University of Wisconsin–Madison

The Many Forms of Campus Involvement and Leadership

What does it mean to be involved? To be a leader on campus?

“To be a leader, it’s kind of a position in the public eye,” says Alex Baker-Bender, a UW junior studying biology.

“It’s an additional pressure,” he adds, “but it comes with being, say, the chairman of a student organization.”

Many students would agree. Yet, while presiding over a student organization may seem like the pinnacle of involvement and leadership on campus, the UW’s Center for Leadership & Involvement, or CfLI, is working to spread a reassuring message to students and their parents: involvement and leadership take many other forms, too.

Defining Involvement

Students frequently hear the phrases “get involved” and “be a leader” around campus, though with those phrases comes ambiguity. Do students have to join a student organization to be considered involved? Do they need to be the president of that organization to be regarded as a leader?

CfLI, which oversees student organizations and assists students in connecting with opportunities throughout campus, emphasizes that getting involved is a far more encompassing concept.

“I think what (involvement) really means is to intentionally engage in something that you’re drawn to for the purposes of your continued development,” says Mark Kueppers, assistant director of leadership at CfLI. “That’s also a broad phrase, but it’s really about taking advantage of the opportunities that exist so that you can continue to grow into the person you’re hoping to be.”

Under that framework, involvement opportunities are abundant on campus.
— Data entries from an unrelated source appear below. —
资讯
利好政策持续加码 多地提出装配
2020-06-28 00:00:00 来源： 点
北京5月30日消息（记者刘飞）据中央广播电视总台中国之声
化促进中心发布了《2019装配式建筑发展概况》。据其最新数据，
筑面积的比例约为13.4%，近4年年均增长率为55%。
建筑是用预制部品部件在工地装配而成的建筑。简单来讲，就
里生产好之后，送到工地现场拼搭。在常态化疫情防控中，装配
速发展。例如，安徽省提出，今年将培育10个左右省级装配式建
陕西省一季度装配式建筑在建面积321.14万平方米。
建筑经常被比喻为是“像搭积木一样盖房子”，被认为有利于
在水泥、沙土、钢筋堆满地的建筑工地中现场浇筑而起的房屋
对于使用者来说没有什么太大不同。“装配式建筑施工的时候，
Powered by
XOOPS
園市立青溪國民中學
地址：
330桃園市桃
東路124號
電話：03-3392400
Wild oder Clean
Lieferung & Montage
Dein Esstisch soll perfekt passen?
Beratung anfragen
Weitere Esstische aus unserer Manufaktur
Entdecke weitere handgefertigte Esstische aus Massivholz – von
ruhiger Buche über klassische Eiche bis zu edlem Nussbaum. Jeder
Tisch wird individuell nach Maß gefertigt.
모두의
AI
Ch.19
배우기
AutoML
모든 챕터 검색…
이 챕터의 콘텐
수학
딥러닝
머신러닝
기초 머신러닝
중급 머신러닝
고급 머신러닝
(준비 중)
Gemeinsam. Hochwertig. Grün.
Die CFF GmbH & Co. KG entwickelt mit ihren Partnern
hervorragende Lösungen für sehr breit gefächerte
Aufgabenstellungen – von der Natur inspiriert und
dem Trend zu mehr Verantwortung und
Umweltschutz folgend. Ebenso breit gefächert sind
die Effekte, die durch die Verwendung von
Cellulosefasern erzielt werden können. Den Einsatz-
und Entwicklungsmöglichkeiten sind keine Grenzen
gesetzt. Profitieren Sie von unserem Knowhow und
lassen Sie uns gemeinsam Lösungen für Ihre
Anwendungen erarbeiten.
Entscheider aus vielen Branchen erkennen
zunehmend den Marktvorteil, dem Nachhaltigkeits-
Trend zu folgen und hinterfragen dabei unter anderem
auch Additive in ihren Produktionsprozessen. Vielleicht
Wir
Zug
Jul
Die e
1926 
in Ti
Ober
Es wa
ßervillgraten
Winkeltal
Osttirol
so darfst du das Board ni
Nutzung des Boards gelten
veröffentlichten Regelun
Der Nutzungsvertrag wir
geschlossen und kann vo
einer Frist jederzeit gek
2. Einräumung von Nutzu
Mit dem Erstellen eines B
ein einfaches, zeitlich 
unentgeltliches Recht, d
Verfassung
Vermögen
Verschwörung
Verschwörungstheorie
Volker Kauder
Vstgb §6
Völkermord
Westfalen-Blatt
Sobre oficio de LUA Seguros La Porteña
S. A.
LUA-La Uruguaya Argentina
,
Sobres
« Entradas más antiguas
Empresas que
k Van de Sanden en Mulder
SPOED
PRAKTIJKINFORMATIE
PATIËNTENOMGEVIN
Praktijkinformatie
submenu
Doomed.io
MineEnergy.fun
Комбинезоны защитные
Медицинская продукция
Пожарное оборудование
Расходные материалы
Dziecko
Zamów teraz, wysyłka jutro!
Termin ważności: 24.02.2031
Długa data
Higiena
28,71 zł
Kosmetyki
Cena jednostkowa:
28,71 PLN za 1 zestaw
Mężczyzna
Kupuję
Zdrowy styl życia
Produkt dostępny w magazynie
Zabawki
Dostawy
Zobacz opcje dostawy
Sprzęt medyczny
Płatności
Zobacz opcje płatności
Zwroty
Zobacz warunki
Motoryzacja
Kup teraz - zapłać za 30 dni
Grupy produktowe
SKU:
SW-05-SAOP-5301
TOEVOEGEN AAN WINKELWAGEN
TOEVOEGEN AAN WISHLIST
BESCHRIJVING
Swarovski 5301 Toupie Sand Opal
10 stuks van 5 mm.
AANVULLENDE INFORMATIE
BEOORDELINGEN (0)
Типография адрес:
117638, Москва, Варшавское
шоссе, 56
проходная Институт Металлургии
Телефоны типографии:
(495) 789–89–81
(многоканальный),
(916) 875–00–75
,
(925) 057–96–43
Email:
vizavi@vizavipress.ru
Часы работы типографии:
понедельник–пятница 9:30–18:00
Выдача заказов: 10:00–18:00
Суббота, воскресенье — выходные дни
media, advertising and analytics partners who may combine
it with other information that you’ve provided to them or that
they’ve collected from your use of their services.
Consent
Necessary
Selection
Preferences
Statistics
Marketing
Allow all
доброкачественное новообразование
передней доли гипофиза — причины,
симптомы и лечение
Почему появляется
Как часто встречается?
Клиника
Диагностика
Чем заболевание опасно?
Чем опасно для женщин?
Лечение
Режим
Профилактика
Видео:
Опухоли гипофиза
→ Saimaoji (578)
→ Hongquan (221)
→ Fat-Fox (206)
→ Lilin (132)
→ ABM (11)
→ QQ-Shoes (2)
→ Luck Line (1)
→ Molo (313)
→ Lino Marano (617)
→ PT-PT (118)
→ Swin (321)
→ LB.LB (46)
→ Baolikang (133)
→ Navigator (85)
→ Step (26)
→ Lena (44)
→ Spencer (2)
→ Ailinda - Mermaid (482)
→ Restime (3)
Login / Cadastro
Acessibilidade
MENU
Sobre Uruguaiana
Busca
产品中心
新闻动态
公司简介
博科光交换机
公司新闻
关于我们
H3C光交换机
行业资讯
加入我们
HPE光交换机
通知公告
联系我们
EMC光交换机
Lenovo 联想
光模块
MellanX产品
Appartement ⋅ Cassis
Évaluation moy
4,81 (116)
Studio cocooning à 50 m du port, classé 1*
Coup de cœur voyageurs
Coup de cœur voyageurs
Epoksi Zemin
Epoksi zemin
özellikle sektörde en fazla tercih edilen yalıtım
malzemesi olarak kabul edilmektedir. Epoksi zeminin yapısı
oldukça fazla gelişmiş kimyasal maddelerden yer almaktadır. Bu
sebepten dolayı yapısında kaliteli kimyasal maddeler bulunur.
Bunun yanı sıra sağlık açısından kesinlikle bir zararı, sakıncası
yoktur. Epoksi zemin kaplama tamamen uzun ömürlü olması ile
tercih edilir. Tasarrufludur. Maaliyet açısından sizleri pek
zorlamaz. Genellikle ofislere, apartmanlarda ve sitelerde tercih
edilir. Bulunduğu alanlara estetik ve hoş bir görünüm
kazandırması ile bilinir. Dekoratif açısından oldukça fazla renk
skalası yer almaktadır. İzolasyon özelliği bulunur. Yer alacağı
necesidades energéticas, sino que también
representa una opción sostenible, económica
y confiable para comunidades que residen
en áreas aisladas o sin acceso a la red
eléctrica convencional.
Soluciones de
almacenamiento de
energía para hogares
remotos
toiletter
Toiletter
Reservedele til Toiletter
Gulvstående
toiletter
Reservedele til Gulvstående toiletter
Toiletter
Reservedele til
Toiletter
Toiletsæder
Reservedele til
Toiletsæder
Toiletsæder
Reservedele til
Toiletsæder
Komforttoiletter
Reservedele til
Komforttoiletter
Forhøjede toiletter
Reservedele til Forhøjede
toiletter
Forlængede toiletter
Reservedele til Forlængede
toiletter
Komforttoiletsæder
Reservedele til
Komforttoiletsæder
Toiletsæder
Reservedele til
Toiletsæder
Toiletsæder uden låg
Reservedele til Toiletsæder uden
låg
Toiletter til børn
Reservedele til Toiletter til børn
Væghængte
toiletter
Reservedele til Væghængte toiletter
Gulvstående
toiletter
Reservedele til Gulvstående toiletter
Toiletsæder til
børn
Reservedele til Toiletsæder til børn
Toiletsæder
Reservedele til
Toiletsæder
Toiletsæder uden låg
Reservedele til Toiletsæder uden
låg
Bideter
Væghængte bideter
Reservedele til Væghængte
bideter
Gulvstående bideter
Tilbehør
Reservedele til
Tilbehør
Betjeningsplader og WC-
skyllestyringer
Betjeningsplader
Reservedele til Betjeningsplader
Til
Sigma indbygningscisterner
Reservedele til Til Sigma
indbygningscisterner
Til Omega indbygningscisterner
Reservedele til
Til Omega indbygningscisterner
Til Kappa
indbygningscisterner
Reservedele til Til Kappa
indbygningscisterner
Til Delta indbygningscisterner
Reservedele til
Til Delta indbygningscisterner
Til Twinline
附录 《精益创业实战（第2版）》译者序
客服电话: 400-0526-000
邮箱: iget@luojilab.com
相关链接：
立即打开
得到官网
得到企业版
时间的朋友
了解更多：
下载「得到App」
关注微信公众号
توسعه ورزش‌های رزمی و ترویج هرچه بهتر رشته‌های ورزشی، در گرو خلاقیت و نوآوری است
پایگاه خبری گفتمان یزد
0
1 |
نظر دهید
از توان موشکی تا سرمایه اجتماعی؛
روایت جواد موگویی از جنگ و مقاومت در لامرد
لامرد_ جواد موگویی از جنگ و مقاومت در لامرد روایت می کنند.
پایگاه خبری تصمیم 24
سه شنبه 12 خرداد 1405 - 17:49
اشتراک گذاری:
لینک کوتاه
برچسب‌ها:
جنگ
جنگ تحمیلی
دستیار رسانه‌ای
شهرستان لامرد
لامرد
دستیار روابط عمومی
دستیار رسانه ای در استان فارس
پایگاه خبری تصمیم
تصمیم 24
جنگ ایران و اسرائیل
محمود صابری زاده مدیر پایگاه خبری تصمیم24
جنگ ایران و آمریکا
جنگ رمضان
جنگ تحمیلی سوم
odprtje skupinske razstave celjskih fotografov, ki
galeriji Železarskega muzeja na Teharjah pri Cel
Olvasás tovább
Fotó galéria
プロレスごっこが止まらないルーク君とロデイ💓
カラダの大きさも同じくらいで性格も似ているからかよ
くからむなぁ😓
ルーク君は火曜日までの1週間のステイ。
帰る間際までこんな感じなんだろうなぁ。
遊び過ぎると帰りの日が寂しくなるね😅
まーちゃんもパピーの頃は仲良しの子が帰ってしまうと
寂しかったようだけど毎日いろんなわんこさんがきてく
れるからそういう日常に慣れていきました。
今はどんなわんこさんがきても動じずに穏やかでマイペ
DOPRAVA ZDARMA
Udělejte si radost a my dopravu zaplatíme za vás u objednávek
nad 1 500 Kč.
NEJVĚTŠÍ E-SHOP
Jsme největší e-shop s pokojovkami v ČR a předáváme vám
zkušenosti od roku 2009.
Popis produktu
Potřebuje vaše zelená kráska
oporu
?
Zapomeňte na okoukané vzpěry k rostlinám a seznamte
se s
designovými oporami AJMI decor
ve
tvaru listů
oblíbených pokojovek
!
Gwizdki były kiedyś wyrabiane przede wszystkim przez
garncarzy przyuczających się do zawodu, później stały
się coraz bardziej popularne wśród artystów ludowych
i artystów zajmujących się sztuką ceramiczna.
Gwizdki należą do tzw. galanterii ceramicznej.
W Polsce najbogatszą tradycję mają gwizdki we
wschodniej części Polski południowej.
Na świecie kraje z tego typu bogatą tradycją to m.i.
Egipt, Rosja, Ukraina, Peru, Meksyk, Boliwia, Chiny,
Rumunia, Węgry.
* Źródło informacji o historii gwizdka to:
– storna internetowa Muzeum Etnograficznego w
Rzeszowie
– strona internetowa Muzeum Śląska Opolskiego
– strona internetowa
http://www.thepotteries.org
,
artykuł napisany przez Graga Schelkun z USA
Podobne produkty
Students can choose from nearly 1,000 registered student organizations, which cover an impressive spectrum of interests — from religious, activist, professional, and academic groups, to those that teach ukulele or provide high-fives to fellow students to raise their spirits.

Opportunities abound in countless other venues: student government; varsity, club, and intramural sports; student newspapers and radio; study-abroad programs; performing arts in theater and music; Greek life; the LGBT Campus Center and Multicultural Student Center; community service and volunteering; on-campus jobs, internships, and research; and more.

Steven Levitan, who graduated from the UW in 1984 and today produces the Emmy-winning TV show Modern Family, has emphasized these opportunities when looking back at his time at the university. “If I were to give advice to a student going to Wisconsin today,” he says, “I’d say, ‘Never stop looking for opportunities, because in every one of those buildings [on campus], there are cool things going on that you should be taking part in.’”

Nevertheless, when students don’t regard commitments such as internships and research as involvement, they can feel pressure to do more. The key, Kueppers says, is for students to broaden their understanding of involvement.

“Sometimes, I think students may say, ‘I’m not really involved,’ as they walk into their research lab and invest hours as a research assistant,” he says. “Or they may be walking into their student employment opportunity and think, ‘I need to get more involved,’ not recognizing that they are involved.”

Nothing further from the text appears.